Professor Kim’s research team focused on PNIPAAm, a polymer that either combines with water or averts it depending on the temperature. In previous studies, PNIPAAm has been introduced as a coating material for cell culture platform to harvest cell sheets, but the range of utilization had been hampered due to the limited types of cells that can be made into sheets. For the first time in 2019, the research team developed a technology of easily regulating the roughness of 3D bulk PNIPAAm and has stably produced various types of cells into sheets.
The study conducted this time focused on making stem cells – that are effective in tissue regeneration – into sheets in a short time in order to increase their direct utility. The team achieved this by applying an isotropic pattern of nanopores measuring 400 nanometers (nm, 1 billionth of a meter) on the surface of a 3D bulk PNIPAAm.
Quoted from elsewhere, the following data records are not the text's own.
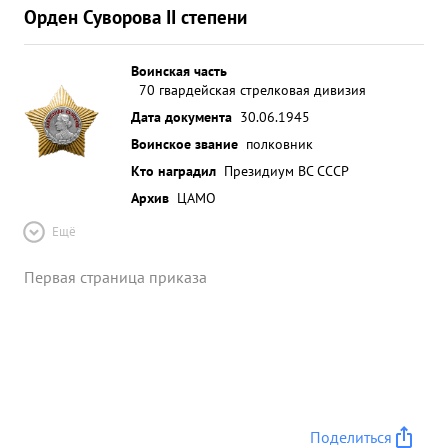
Орден Суворова II степени
Воинская часть
70 гвардейская стрелковая дивизия
Дата документа
30.06.1945
Воинское звание
полковник
Кто наградил
Президиум ВС СССР
Архив
ЦАМО
Ещё
Первая страница приказа
Поделиться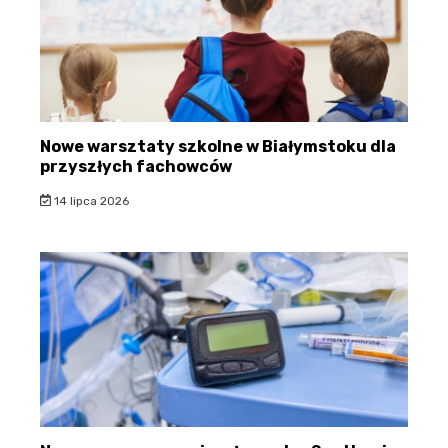
Nowe warsztaty szkolne w Białymstoku dla
przyszłych fachowców
14 lipca 2026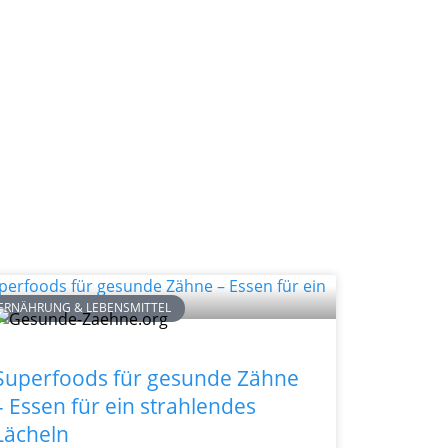
ERNÄHRUNG & LEBENSMITTEL
Superfoods für gesunde Zähne
– Essen für ein strahlendes
Lächeln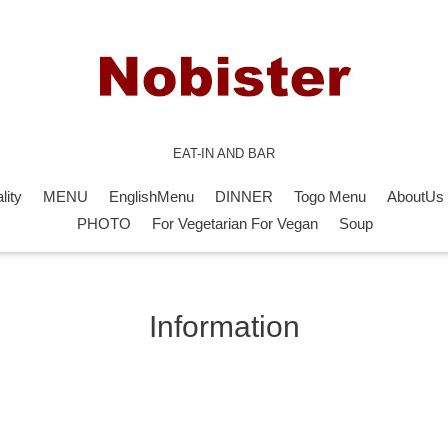
EAT-IN AND BAR
lity
MENU
EnglishMenu
DINNER
Togo Menu
AboutUs
PHOTO
For Vegetarian For Vegan
Soup
Information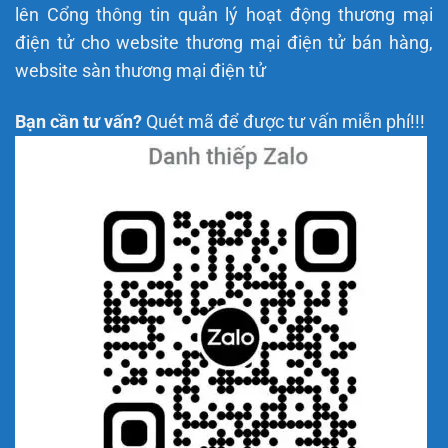
lên Cổng thông tin quản lý hoạt động thương mại
điện tử cho website thương mại điện tử bán hàng,
website sàn thương mại điện tử
Bạn cần tư vấn?
Quét mã để được tư vấn miễn phí!!!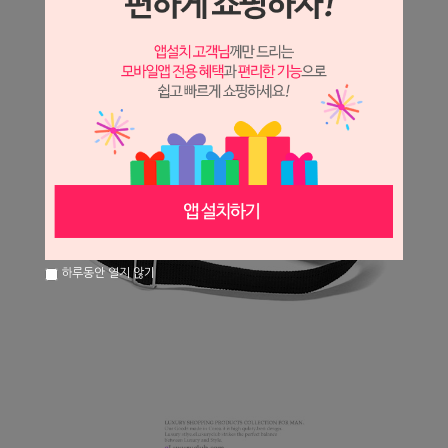
하루동안 열지 않기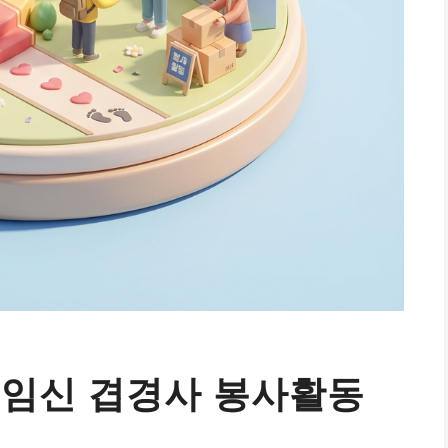
 임신 겹경사 봉사활동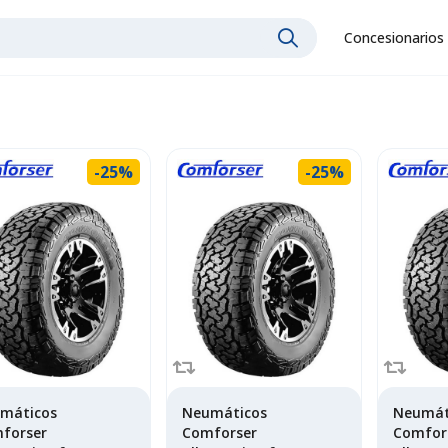
Concesionarios
-25%
-25%
máticos
Neumáticos
Neumát
forser
Comforser
Comfor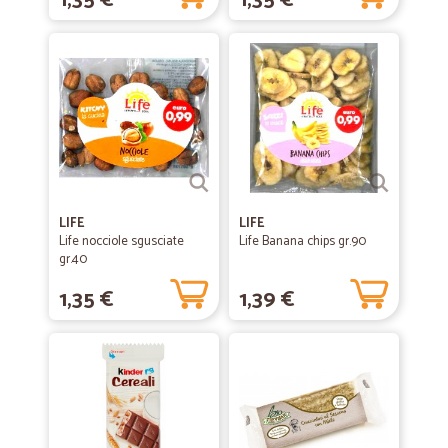
1,35 €
1,35 €
LIFE
LIFE
Life nocciole sgusciate
Life Banana chips gr.90
gr.40
1,35 €
1,39 €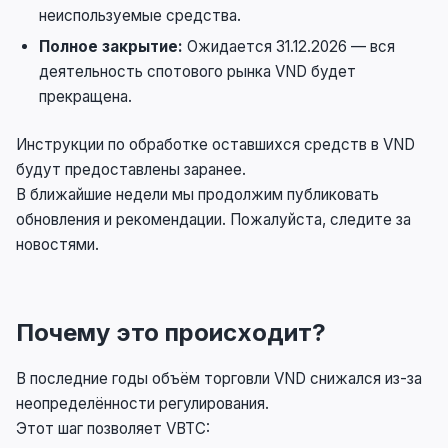
неиспользуемые средства.
Полное закрытие:
Ожидается 31.12.2026 — вся
деятельность спотового рынка VND будет
прекращена.
Инструкции по обработке оставшихся средств в VND
будут предоставлены заранее.
В ближайшие недели мы продолжим публиковать
обновления и рекомендации. Пожалуйста, следите за
новостями.
Почему это происходит?
В последние годы объём торговли VND снижался из-за
неопределённости регулирования.
Этот шаг позволяет VBTC:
As a result, not only did the formation and maturity of human bone marrow-derived mesenchymal stem cells on the nanotopography of bulk PNIPAAm accelerate, but the surface roughness of bulk PNIPAAm at room temperature below the lower critical solution temperature (LCST)*1 was also rapidly increased, effectively inducing the detachment of cell sheets. This in turn enabled the rapid harvesting of human bone marrow-derived mesenchymal stem cell sheets.
“At least five days are needed to harvest stem cell sheets reported through previous researches,” commented Andrew Choi, the “ author of the paper. “We can now harvest them in just two days with the PNIPAAm nanotopography developed this time.”
“We have significantly shortened the harvest time by introducing nanotopography on the surface of the 3D bulk PNIPAAm to produce mature stem cell sheets for the first time in the world,” remarked Professor Dong Sung Kim who led the study. He added, “We have opened up the possibility of applying the sheets directly to patients in the future.”
The research was conducted with the support from Basic Research Program (Mid-career Researcher Program) and the Biomedical Technology Development Program of the National Research Foundation and the Ministry of Science and ICT of Korea.